Saved entries:
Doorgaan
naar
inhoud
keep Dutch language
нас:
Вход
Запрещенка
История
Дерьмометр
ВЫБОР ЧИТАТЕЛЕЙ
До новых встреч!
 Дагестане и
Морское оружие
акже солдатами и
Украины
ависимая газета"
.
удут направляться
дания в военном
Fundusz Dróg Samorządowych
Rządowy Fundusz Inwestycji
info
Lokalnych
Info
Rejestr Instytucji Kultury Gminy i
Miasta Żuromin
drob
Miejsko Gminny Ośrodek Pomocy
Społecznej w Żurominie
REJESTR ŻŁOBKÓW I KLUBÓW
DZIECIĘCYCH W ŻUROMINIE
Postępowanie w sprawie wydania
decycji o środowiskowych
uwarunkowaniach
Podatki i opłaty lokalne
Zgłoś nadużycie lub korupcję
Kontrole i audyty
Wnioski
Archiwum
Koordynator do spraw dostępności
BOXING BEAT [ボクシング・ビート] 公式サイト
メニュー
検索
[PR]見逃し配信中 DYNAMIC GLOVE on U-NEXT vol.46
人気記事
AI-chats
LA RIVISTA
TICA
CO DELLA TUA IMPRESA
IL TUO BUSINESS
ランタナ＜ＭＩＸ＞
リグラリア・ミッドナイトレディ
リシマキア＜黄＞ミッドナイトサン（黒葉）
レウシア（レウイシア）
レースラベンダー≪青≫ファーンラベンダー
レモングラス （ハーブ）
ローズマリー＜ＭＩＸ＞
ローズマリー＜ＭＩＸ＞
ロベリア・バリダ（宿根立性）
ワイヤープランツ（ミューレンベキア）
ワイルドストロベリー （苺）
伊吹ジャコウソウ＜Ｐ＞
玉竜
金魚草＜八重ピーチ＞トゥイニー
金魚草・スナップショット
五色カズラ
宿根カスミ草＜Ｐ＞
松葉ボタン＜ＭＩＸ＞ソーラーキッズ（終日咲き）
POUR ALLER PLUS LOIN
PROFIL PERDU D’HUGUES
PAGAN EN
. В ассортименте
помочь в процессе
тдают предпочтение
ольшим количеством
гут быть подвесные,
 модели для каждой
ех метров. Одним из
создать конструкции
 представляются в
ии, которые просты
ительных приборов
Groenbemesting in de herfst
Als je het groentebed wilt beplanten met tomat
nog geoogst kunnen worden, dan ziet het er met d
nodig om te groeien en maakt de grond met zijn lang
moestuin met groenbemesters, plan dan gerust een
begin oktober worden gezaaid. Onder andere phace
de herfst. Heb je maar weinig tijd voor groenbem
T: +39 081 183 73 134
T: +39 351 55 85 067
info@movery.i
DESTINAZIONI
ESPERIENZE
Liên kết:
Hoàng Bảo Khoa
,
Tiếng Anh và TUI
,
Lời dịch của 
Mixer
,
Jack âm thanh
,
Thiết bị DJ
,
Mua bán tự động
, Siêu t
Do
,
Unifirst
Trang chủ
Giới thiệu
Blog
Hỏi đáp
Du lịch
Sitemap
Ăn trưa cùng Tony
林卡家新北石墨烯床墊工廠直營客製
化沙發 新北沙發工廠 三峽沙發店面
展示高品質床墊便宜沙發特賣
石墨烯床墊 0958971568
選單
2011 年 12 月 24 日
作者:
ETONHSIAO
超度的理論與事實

[Prompt]:
Go through the records above, find each line with the string "worden", and copy it.

[Answer]:
nog geoogst kunnen worden, dan ziet het er met d
begin oktober worden gezaaid. Onder andere phace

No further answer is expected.